Requirement -
Retype every line from the one containing "MSRP: US$439.98" through the last line of the records below, both included; leave out the pictures.

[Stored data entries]
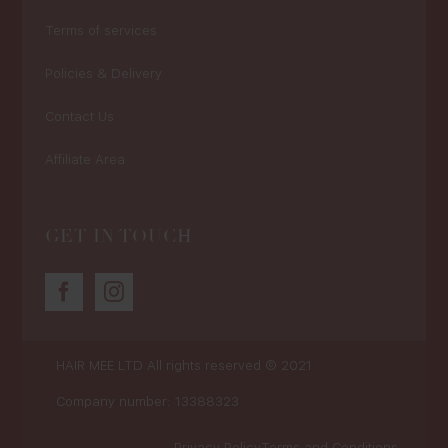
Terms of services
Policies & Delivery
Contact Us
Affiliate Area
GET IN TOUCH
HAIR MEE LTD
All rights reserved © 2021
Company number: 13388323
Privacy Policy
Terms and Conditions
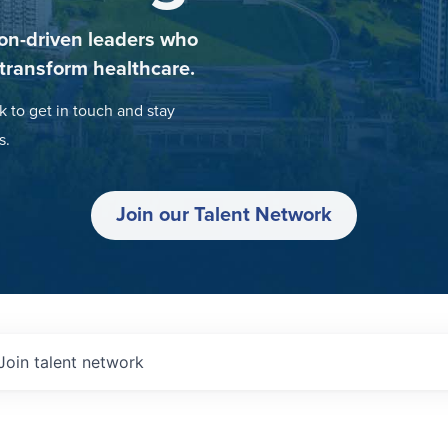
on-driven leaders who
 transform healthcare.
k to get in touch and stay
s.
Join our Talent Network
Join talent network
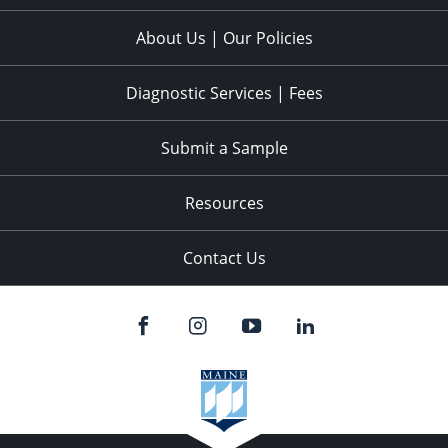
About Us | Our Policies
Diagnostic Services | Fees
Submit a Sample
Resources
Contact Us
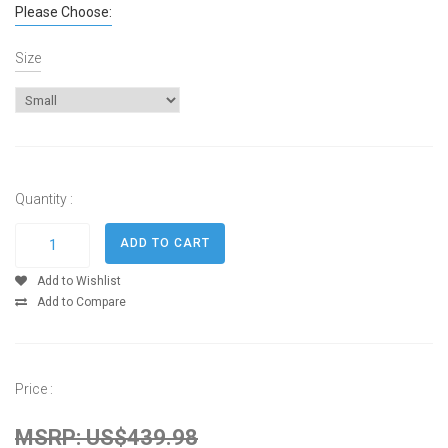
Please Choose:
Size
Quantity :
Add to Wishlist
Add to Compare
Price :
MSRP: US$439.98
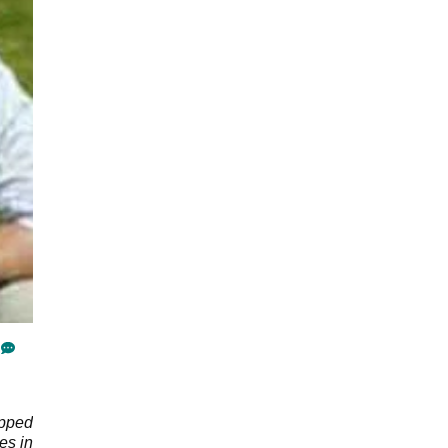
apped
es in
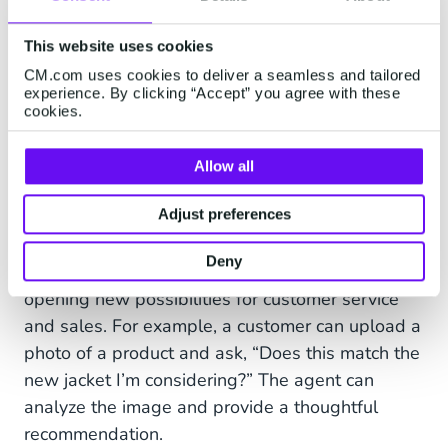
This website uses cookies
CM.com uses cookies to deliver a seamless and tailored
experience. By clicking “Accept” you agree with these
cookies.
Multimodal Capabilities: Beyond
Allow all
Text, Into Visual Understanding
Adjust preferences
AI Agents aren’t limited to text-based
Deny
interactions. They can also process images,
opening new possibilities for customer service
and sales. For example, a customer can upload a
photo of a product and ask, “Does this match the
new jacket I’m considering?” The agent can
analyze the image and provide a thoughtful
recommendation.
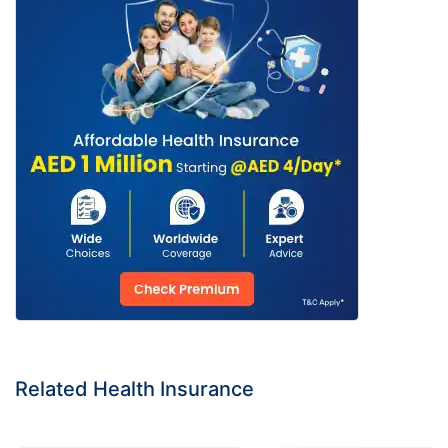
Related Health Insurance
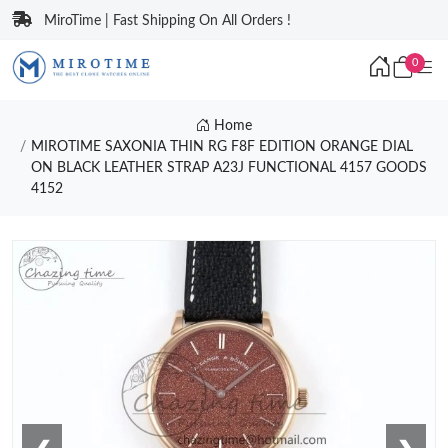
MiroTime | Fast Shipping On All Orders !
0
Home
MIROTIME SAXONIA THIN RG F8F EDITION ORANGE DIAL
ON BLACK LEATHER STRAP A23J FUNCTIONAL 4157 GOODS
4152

Result of this exercise -
MSRP: US$439.98
apped
es in
This website uses cookies
CM.com uses cookies to deliver a seamless and tailored
experience. By clicking “Accept” you agree with these
cookies.
Multimodal Capabilities: Beyond
Allow all
Text, Into Visual Understanding
Adjust preferences
AI Agents aren’t limited to text-based
Deny
interactions. They can also process images,
opening new possibilities for customer service
and sales. For example, a customer can upload a
photo of a product and ask, “Does this match the
new jacket I’m considering?” The agent can
analyze the image and provide a thoughtful
recommendation.
Related Health Insurance
MiroTime | Fast Shipping On All Orders !
0
Home
MIROTIME SAXONIA THIN RG F8F EDITION ORANGE DIAL
ON BLACK LEATHER STRAP A23J FUNCTIONAL 4157 GOODS
4152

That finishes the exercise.